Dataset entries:

==========

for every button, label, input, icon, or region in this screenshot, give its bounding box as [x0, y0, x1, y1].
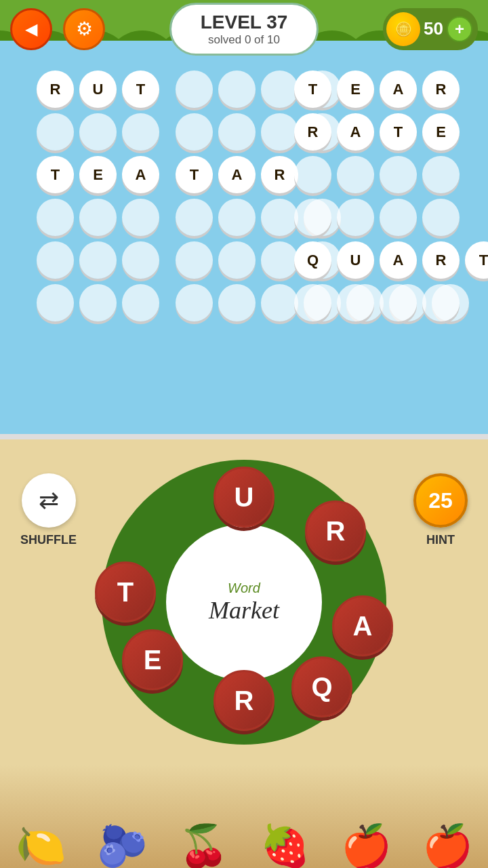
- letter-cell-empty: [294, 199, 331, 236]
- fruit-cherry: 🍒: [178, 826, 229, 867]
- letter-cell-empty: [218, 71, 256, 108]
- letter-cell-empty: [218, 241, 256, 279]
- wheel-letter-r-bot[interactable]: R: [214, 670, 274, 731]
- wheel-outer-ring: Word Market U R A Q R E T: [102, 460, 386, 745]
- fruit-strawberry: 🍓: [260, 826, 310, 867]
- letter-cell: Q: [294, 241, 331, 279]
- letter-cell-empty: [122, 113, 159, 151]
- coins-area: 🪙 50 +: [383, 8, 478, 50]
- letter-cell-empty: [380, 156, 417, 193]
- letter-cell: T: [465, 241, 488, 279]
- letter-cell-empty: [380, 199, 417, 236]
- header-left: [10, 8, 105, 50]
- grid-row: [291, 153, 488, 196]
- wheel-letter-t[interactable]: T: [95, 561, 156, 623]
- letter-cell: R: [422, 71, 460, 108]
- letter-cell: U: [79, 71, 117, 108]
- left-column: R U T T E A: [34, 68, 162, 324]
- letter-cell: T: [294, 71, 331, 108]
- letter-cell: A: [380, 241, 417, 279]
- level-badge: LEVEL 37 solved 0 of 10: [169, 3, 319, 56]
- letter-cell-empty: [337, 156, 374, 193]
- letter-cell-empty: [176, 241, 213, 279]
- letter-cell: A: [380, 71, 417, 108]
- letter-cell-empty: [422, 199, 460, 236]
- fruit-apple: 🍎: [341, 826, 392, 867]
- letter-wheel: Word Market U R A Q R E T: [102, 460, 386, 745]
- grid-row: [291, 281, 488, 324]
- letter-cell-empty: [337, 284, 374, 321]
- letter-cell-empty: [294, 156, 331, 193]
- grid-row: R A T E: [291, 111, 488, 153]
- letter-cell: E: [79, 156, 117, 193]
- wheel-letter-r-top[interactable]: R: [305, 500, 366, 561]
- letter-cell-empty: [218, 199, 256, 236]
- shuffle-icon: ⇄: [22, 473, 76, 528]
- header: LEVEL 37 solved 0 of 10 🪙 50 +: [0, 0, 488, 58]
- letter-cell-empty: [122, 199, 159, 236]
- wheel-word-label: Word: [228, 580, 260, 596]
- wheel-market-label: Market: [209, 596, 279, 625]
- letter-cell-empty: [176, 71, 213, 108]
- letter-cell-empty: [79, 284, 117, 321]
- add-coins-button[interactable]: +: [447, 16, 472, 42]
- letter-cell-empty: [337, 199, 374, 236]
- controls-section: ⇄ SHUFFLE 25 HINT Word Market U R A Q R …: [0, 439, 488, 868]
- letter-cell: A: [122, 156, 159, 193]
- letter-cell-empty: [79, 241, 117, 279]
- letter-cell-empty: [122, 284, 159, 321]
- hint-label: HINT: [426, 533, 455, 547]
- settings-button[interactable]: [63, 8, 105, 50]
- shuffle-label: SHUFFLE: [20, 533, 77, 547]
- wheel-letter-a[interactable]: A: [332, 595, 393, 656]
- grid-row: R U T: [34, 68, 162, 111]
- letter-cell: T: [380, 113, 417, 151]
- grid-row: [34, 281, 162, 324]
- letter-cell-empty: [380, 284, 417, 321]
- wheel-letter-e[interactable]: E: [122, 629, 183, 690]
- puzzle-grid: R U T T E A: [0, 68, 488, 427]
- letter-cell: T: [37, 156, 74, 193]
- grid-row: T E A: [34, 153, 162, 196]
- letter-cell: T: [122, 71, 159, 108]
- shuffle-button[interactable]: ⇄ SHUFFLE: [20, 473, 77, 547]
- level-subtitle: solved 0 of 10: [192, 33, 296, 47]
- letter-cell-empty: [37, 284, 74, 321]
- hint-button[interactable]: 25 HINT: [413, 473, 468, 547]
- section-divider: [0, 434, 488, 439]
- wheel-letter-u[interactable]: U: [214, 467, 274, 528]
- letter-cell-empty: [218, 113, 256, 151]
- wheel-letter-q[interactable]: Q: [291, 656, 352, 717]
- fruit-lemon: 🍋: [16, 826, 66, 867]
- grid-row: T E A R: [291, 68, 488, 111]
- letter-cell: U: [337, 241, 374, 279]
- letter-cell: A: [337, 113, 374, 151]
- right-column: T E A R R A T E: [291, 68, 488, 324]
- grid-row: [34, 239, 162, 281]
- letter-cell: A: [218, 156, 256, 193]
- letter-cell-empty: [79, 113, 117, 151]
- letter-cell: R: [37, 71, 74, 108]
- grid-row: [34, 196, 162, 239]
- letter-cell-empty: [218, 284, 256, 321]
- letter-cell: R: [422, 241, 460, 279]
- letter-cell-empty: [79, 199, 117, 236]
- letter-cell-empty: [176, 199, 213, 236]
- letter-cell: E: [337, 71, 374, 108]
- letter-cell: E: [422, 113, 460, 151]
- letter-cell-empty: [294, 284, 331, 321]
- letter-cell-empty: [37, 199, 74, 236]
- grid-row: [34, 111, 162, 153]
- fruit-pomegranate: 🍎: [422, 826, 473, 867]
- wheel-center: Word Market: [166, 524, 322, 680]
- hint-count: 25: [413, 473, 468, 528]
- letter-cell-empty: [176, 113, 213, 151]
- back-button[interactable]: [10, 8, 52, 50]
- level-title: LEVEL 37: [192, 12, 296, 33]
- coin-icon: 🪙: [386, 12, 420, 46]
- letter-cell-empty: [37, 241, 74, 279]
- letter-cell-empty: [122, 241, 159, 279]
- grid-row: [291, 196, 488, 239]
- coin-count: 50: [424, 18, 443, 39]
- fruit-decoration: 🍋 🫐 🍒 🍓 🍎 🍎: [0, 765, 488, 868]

==========

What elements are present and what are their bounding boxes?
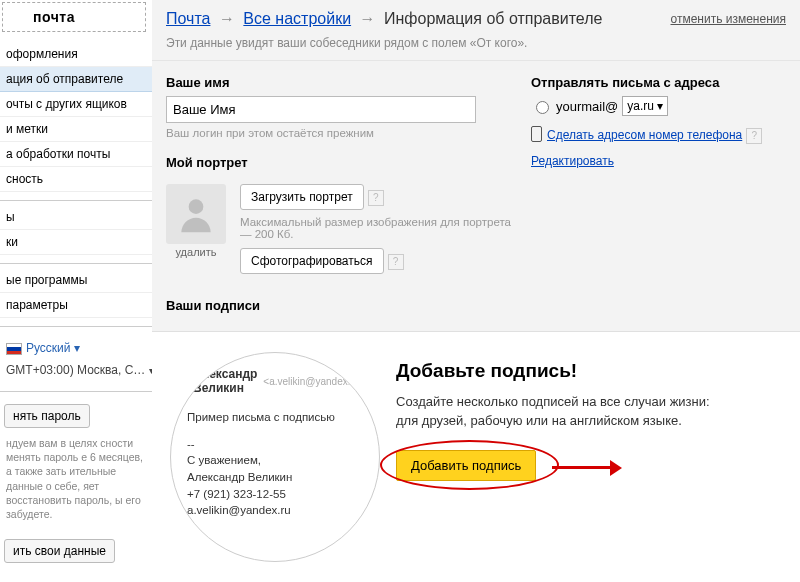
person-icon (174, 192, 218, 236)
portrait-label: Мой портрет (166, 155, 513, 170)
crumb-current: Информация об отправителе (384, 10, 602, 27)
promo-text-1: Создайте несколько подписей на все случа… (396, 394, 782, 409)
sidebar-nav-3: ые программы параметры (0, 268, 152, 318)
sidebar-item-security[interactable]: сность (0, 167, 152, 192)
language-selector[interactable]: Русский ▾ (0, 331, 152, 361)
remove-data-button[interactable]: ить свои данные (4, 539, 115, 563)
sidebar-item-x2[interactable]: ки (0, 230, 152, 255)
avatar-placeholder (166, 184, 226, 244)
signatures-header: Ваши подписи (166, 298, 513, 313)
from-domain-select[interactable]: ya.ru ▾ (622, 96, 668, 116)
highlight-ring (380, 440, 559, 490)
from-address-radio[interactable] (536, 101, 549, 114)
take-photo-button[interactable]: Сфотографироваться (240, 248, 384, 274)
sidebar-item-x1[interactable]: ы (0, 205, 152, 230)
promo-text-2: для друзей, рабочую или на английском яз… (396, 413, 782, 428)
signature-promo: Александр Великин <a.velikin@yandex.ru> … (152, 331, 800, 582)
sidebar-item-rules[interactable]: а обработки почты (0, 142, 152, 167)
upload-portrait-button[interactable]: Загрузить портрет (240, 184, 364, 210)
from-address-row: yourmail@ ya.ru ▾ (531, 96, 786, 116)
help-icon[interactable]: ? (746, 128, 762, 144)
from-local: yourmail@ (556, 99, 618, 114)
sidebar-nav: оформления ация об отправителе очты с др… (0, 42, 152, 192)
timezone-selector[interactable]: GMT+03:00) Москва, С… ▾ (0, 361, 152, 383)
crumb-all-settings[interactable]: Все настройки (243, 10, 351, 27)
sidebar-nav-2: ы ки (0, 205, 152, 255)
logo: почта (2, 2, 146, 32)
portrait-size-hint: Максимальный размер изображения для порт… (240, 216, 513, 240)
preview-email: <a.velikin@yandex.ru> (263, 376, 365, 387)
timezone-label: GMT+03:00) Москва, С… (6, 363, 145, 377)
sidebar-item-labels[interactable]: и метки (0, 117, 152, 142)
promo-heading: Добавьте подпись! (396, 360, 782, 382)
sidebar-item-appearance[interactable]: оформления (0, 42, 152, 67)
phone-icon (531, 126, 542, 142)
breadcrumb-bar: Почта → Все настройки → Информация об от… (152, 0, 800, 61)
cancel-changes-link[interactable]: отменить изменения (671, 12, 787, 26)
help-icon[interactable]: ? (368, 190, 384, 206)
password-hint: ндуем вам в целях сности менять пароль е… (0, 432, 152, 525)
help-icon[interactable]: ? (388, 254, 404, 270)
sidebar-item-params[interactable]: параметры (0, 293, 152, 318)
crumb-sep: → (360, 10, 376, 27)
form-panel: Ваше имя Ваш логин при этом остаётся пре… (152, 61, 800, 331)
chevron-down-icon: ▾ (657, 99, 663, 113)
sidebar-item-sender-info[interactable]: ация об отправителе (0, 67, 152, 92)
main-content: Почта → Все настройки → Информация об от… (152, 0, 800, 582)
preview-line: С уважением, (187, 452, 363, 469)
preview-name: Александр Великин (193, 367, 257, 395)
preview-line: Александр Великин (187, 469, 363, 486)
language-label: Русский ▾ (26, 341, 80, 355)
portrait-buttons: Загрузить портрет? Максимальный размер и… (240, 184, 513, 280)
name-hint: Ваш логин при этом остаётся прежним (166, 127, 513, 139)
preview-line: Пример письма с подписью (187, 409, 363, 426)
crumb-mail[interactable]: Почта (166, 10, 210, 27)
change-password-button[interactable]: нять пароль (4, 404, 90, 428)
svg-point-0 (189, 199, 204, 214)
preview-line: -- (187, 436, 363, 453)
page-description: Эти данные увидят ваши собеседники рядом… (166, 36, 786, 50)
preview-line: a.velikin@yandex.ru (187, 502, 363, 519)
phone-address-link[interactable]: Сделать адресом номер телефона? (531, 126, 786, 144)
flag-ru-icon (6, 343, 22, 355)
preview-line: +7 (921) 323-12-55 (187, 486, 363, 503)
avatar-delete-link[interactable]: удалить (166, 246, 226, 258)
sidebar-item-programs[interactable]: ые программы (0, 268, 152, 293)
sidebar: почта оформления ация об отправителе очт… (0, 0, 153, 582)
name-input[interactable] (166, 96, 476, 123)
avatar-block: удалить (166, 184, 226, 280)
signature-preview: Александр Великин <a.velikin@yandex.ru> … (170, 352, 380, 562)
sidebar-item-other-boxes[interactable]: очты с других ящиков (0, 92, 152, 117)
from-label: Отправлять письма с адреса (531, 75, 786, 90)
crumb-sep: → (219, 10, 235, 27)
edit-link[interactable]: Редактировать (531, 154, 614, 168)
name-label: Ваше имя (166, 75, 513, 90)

==========

Exercise goal: Using the data above, tally the lines that contain the string "velikin" and state only the result.

Exercise solution: 4